The GOP tried and failed to repeal the Affordable Care Act last year, so now it’s trying another strategy: deciding not to fight a legal effort to rule key parts of the law unconstitutional, including the ban on insurers denying coverage or charging an obscene amount to people who have “pre-existing conditions.”
Talking Points Memo reported on Thursday that three Justice Department attorneys withdrew from the case, which was filed by 20 GOP-run states against the federal government alleging that last year’s repeal of the individual mandate rendered other parts of the law unconstitutional.
The Justice Department agreed:
In particular, the administration is arguing that the ACA’s ban on discrimination based on pre-existing conditions and limits on charging older patients higher premiums are invalid, and they are requesting that the court put a halt to those provisions in January of 2019, when enforcement of the individual mandate is set to be terminated.
That’s right: the federal government is joining with the states to fight to bring back pre-existing conditions. As Axios noted, the federal government tends to defend federal laws in court, although one example of it not doing so is when the Obama administration (rightly) declined to defend the Defense of Marriage Act in federal court. And now the Trump administration is exercising that same right to, again, bring back pre-existing conditions.
Because the Justice Department is essentially siding with those who think that health insurance companies should be able to sign death warrants for sick people, a group of 16 state attorneys general will defend the law in court.

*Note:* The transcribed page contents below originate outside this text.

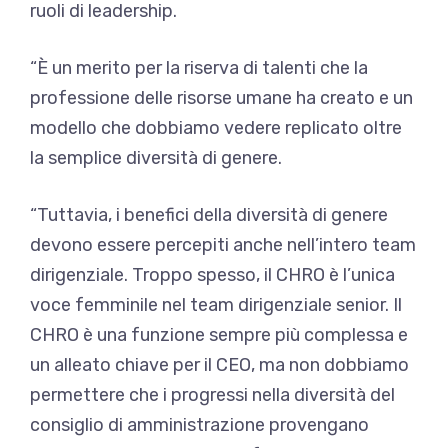
ruoli di leadership.
“È un merito per la riserva di talenti che la
professione delle risorse umane ha creato e un
modello che dobbiamo vedere replicato oltre
la semplice diversità di genere.
“Tuttavia, i benefici della diversità di genere
devono essere percepiti anche nell’intero team
dirigenziale. Troppo spesso, il CHRO è l’unica
voce femminile nel team dirigenziale senior. Il
CHRO è una funzione sempre più complessa e
un alleato chiave per il CEO, ma non dobbiamo
permettere che i progressi nella diversità del
consiglio di amministrazione provengano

“The lawsuit initiated by Texas is dangerous and reckless and...would leave millions of Americans without access to affordable, quality healthcare,” California attorney general Xavier Becerra said in a statement. “We won’t sit back as Texas and others try yet again to dismantle our healthcare system. Our coalition of states and partners across the country will fight any effort to strip families of their health insurance.”
This isn’t the first time Jeff Sessions has helped conservative attorneys general in their fights to tank Obama-era policies. Last month, top Senate Democrat Dick Durbin of Illinois accused Sessions of “welcoming a threat to sue the president” over DACA. At a committee hearing last year, Sessions refused to answer a question from Durbin asking whether or not he had communicated with conservative attorneys general threatening to sue over DACA, citing that information as “privileged communications.”